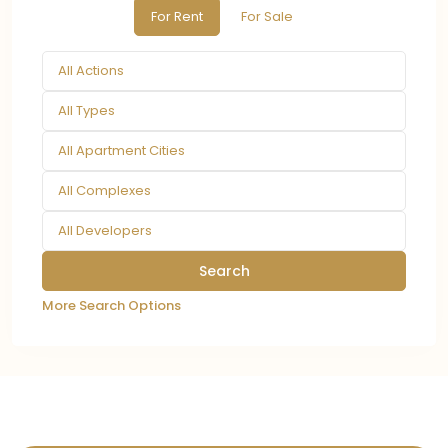
For Rent
For Sale
All Actions
All Types
All Apartment Cities
All Complexes
All Developers
More Search Options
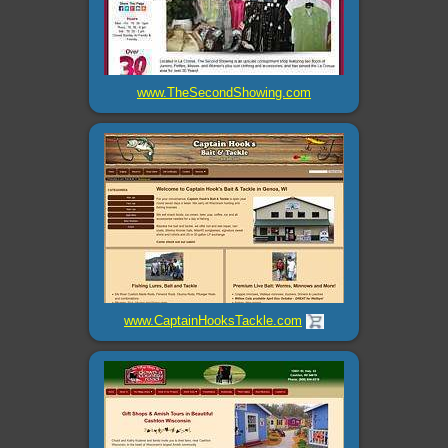
www.TheSecondShowing.com
www.CaptainHooksTackle.com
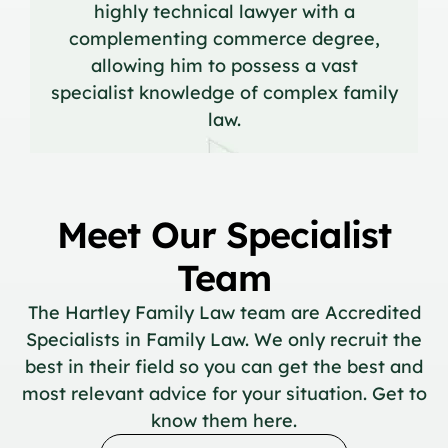
highly technical lawyer with a
complementing commerce degree,
allowing him to possess a vast
specialist knowledge of complex family
law.
Meet Our Specialist
Team
The Hartley Family Law team are Accredited
Specialists in Family Law. We only recruit the
best in their field so you can get the best and
most relevant advice for your situation. Get to
know them here.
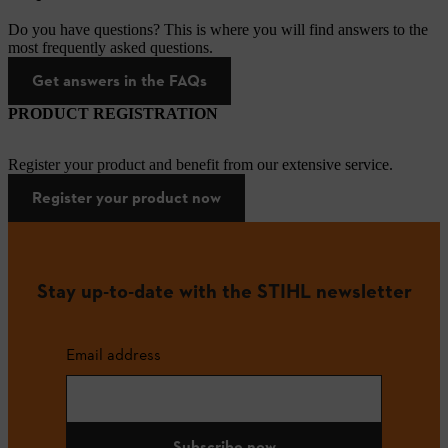
Do you have questions? This is where you will find answers to the
most frequently asked questions.
Get answers in the FAQs
PRODUCT REGISTRATION
Register your product and benefit from our extensive service.
Register your product now
Stay up-to-date with the STIHL newsletter
Email address
Subscribe now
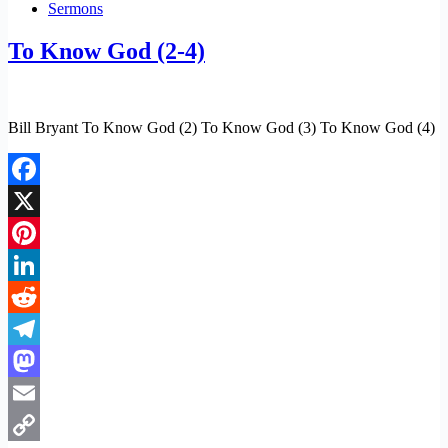
Sermons
To Know God (2-4)
Bill Bryant To Know God (2) To Know God (3) To Know God (4)
Facebook
X
Pinterest
LinkedIn
Reddit
Telegram
Mastodon
Email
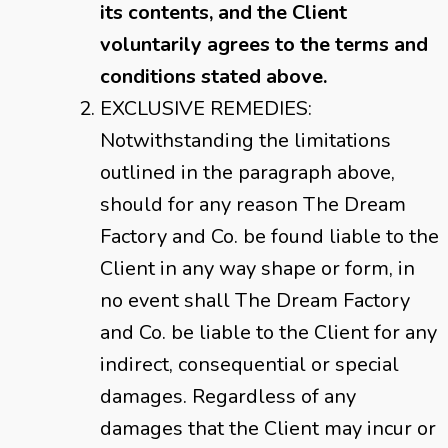
its contents, and the Client
voluntarily agrees to the terms and
conditions stated above.
EXCLUSIVE REMEDIES:
Notwithstanding the limitations
outlined in the paragraph above,
should for any reason The Dream
Factory and Co. be found liable to the
Client in any way shape or form, in
no event shall The Dream Factory
and Co. be liable to the Client for any
indirect, consequential or special
damages. Regardless of any
damages that the Client may incur or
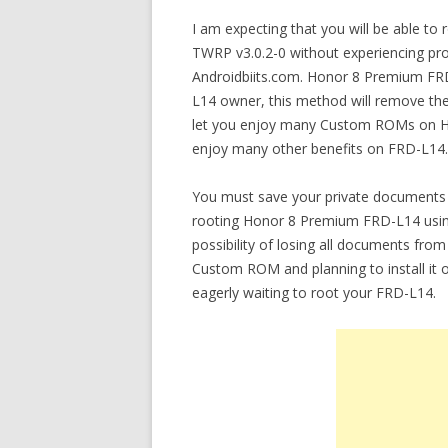
I am expecting that you will be able 
TWRP v3.0.2-0 without experiencing prob
Androidbiits.com. Honor 8 Premium FRD
L14 owner, this method will remove the 
let you enjoy many Custom ROMs on Ho
enjoy many other benefits on FRD-L14.
You must save your private documents 
rooting Honor 8 Premium FRD-L14 using
possibility of losing all documents fro
Custom ROM and planning to install i
eagerly waiting to root your FRD-L14.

◆ PROMPT: For every line of the data above that contains "will", copy that line.

◆ REPLY:
Do you have questions? This is where you will find answers to the
I am expecting that you will be able 
L14 owner, this method will remove the 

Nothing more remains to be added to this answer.